Hasil akhir Pilpres dan Pileg, tentu menunggu Real Count KPU. Satu hal yang berpotensi menjadi sumber konflik, adalah sistem rekapitulasi yang bermasalah. Persepsi akan ketidakpercayaan publik pada penyelenggara pemilu, bertemu realitas kebuntuan sistem hitung KPU, klop.
Seruan moral dari perguruan tinggi, baik mahasiswa serta guru besar tentang etik dan kemunduran demokrasi tidak berdampak. Publik bernalar secara berbeda. Hal ini dinilai sebagai buah dari skema patron-klien politik, dalam agenda setting yang dikonstruksi melalui instrumen kekuasaan.
Bagaimanapun, proses demokrasi memang fluktuatif, pasang-surut. Merujuk Economist Intelligence Units, 2023, nilai indeks demokrasi Indonesia tercatat 6.53, peringkatnya menurun dari 54 menjadi 56. Terkategori sebagai demokrasi cacat -flawed democracy. Kemerosotan itu terjadi, rusak dari atas.
Peran masyarakat sipil dan intelektual, menjadi semakin menguat. Konsolidasi elemen demokrasi harus terjadi, tidak boleh berhenti pada siklus pemilihan lima tahunan. Terlebih ketika polarisasi publik terjadi, sebagai akibat dari upaya komodifikasi kepentingan yang bersifat partisan.
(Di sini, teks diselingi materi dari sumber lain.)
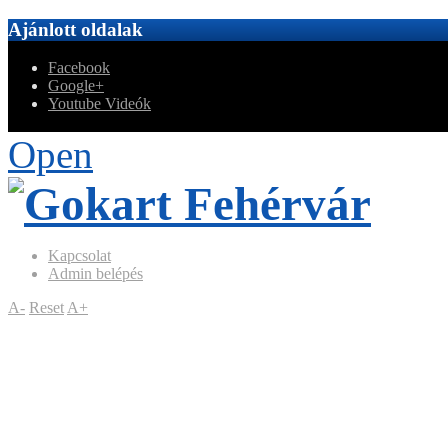
Ajánlott oldalak
Facebook
Google+
Youtube Videók
Open
Kapcsolat
Admin belépés
A-
Reset
A+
Perlu pencerahan.
Tetapi panggung politik tidak pernah vakum, bahkan dinamis dan fleksibel. Semua berhitung, melihat peluang, mengambil kesempatan. Diksi rekonsiliasi diajukan untuk melakukan akomodasi, berbagi posisi. Saat semua berkonsentrasi pada jatah kursi, harga bahan pangan melambung tinggi.
Pertanyaan besar selanjutnya, akankah koalisi jelang kontestasi akan mampu bertahan? Ketika kandidat yang dipasangkan mewakili kepentingan elit, proksi incumbent. Kultur politik kita belum mengukuhkan peran oposisi, semua yang bertanding akan bersanding. Kekuasaan menggiurkan.
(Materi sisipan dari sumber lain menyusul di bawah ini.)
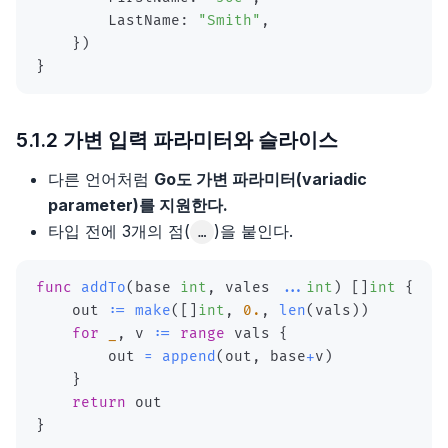
        LastName
:
"Smith"
,
7장, 캡슐화
5장, 아키텍처 특성 식별
4장 중요한 일에 집중하자
3장, 단위 테스트 구조
}
)
}
8장, 기능 이동
6장, 아키텍처 특성의 측정 및 거버넌스
5장 엔지니어링 전략의 작성
4장, 좋은 단위 테스트의 4대 요소
9장, 데이터 조직화
7장, 아키텍처 특성 범위
6장 기술 품질의 관리
5장, 목과 테스트 취약성
5.1.2 가변 입력 파라미터와 슬라이스
10장, 조건부 로직 간소화
8장, 컴포넌트 기반 사고
7장 지휘권을 가진 사람과 긴밀하게 협력하기
6장, 단위 테스트 스타일
다른 언어처럼
Go도 가변 파라미터(variadic
parameter)를 지원한다.
11장, API 리팩터링
9장, 기초
8장 리드하려면 따라야 한다
7장, 가치 있는 단위 테스트를 위한 리팩터링
타입 전에 3개의 점(
)을 붙인다.
…
12장, 상속 다루기
10장, 레이어드 아키텍처 스타일
9장 절대 틀리지 않는 방법을 배우자
8장, 통합 테스트를 하는 이유
func
addTo
(
base 
int
,
 vales 
...
int
)
[
]
int
{
    out 
:=
make
(
[
]
int
,
0.
,
len
(
vals
)
)
11장, 파이프라인 아키텍처 스타일
10장 타인을 위한 공간의 창출
9장, 목 처리에 대한 모범 사례
for
_
,
 v 
:=
range
 vals 
{
        out 
=
append
(
out
,
 base
+
v
)
12장, 마이크로커널 아키텍처 스타일
11장 동료와 네트워크 구축
11장, 단위 테스트 안티 패턴
}
return
13장, 서비스 기반 아키텍처 스타일
12장 임원을 대상으로 하는 프레젠테이션
}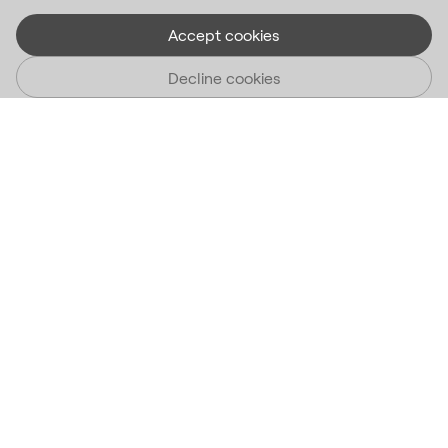
Accept cookies
Decline cookies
Analisis BBC News Indonesia, (19/2) mengenai perbandingan keterpilihan Prabowo-Gibran dengan suksesi Filipina ditampilkan. Pola yang mirip terjadi pada dua negara Asia Tenggara ini. Bongbong Marcos Jr menggandeng Sara Duterte sebagai wakil, merupakan anak mantan presiden Duterte.
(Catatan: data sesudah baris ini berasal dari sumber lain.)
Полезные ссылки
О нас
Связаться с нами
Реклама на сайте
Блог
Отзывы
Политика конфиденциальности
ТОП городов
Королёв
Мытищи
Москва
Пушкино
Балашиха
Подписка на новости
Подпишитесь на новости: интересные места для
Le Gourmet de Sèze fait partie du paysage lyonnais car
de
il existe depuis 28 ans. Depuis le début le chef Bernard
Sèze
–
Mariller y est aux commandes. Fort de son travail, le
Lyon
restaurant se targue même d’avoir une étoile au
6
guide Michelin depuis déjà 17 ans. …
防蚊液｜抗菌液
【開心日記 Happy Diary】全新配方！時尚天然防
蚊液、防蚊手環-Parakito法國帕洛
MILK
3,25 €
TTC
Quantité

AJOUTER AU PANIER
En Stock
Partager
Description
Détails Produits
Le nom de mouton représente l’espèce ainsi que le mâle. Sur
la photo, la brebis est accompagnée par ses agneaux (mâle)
Popularitas Duterte mengerek pasangan ini, untuk memenangi kontestasi. Tak lama kemudian, pecah kongsi terjadi, kedua belah pihak cekcok. Kepentingan pragmatis, hanya mampu bertahan sementara. BBC News Indonesia tidak bisa memprediksi, terlebih karena situasi dan kultur politik berbeda.
Situasinya kurang lebih sama. Gibran adalah anak Jokowi, didapuk menjadi wakil Prabowo. Periode pemilihan terjadi, saat kekuasaan masih dikendalikan Jokowi -sitting president. Pasca pelantikan, segala kemungkinan terjadi, kecuali ada wilayah konsesi yang telah di-kavling.
Boleh jadi, Gibran akan menjadi penyambung lidah ayahnya. Jokowi juga bisa menempatkan "orang kepercayaannya" di kabinet sebagai jembatan, proses komunikasi dua tahap dilakukan. Keberhasilan skema komunikasi tersebut, sangat bergantung sejauh mana Prabowo menerima sinyal pesan.